From 4 Releases a Year, To Once Every Other Minute, In the Public Sector
We'll take you through the transformation of NAV, Norways biggest governmental agency, responsible for paying out a third of the federal budget. Five years ago, we had no internal developers, and 4 releases a year. Now we have 300 internal developers, and deploy to production every other minute.
We believe we did something right - treating internal platforms as products, going for continuous improvement over projects.
We also did some things that we are not sure about. How to split up a gigantic organisation into autonomous teams.
This talk will tell the story of our journey, and share what we learned.
Chapters
Full transcript
The complete talk, organized by section.
Audun Fauchald Strand
Hello. Welcome to this talk about how we started the transformation of Norway's biggest government agency. We call it "From four releases a year to once every other minute." My name is Audun, and this is Truls. We're going to give you some insight into our transformation, but first, we want to show you some data.
And let's start with Accelerate, perhaps the most important book for this story. Accelerate identifies deployment frequency as one of the four key metrics that indicate the performance of a software development team. And we have searched for, and also found, data from the last 12 years with just enough resolution, allowing us to plot the average number of deploys to production per week per year. And here it is.

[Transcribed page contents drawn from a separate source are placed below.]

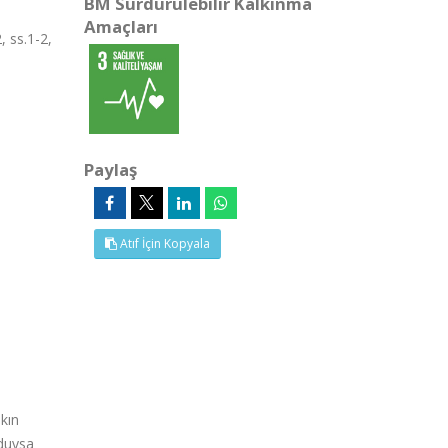
BM Sürdürülebilir Kalkınma
Amaçları
 ss.1-2,
Paylaş
Atıf İçin Kopyala
kın
lduysa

As you can see, the change is pretty big. Before 2016, NAV used to take pride in arranging four coordinated massive releases per year. But something changed in 2016 that accelerated into 2019, and as of today, this number is over 1,300 per week. This translates to once every other minute of a working week, at least here in Norway.
But when we dug deeper into the numbers, we found something strange. The last graph that Truls showed us was a steady increase per year. But when we changed the resolution to weekly, we saw that before week 32 in 2019, we had a few hundred deploys every week, and then we had a little drop in the summer holidays. And then straight after the summer holidays, we went from a few hundred to more than 1,000.

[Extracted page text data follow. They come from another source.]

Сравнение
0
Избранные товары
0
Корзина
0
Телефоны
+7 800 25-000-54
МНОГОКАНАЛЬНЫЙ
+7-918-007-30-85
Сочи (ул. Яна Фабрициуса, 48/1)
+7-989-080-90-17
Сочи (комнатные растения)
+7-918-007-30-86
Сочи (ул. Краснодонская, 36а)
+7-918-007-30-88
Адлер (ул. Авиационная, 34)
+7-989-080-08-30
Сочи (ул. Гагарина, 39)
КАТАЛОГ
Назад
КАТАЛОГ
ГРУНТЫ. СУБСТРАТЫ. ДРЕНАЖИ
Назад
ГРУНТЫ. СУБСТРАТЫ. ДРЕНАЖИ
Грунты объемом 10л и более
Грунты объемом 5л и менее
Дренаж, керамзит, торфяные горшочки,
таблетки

This was kind of a mystery to us. Why did this happen? And in this talk, we're going to show you what happened to explain this sudden jump of deployment frequency.
But let 2019 remain a mystery for now. Let's turn to 2016, where the change began. And to understand how, and not to forget why this change started, we need to go further back in time to start this story, to the very start of NAV, and even a bit before that.

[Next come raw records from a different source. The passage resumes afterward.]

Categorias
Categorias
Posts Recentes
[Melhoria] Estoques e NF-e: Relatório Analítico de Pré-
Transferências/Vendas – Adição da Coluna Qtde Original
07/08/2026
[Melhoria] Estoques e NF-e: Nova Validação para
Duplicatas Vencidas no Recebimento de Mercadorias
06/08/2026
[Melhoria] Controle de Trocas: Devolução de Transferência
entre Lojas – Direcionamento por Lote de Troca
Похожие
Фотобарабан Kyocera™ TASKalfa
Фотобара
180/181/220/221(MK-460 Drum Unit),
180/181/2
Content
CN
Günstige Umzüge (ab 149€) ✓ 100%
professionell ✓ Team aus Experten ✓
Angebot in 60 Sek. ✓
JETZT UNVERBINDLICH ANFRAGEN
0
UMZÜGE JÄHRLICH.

In 2006, our politicians in Norway decided to create an interconnected super agency with three already huge existing agencies. We combined the service for providing benefits with the service for helping people get back to work and the social service. And the vision was to create an agency that gave its users, that is all Norwegian citizens really, a unified welfare experience.
NAV is actually a Norwegian word that means the central part of the wheel, and this is a good description. NAV is the center of the Norwegian welfare state, and we want to support a lot of the cases of a welfare state through just NAV.
The size of NAV is actually quite unique. We pay out about a third of Norway's national budget every year. Most of this is in age-related pensions, but we also have other benefits. If you compare this to other countries, I've seen somewhere that NAV does the job of something like 30 different agencies in the US, for instance. So we have centralized a lot, and we put a lot of functionality into one big system.
And the political ambitions were high for NAV as an agency. But sadly, though, those ambitions were not followed by equally high ambitions for the IT systems behind this new super agency. So NAV was born with two separate legacy monoliths. Both of them were absolutely essential for the welfare state to function. But being one organization now, we needed to make those monoliths communicate in some way.
And making changes in one monolith is difficult enough, but making coordinated changes in two interconnected monoliths, that's nearly impossible. And this made for a large organization not optimized for change at all, and we compensated with lots of change management.
And the very first thing that NAV did as a new agency, well, that was building yet another monolith. This time, a new pension system. And having no in-house developers at all, this new system was built entirely by consultants.
And of course, we had the applications outside the big monolith as well. We had task management for caseworkers, systems for handling or showing applications to people, and an application platform. But almost all of this was built by consultants, so it was really difficult for us to take ownership of our own technical direction. We basically had, as an agency, 19,000 employees, and just the IT department was almost 1,000 people, but we had no developers ourselves. So we decided to start insourcing.
And that started in 2016. And we got a new CTO. His name is Torbjørn Larsen, and he started off with a clear vision of what NAV could be and what NAV should be. And he told that story again and again, both high and low in the organization and outside the organization. In retrospect, he checked off all the boxes for what transformational leadership is all about. And fundamental in this story was the need to reclaim technical ownership of our own systems. That was the very same systems that had been built and maintained by consultants for the last 15 years.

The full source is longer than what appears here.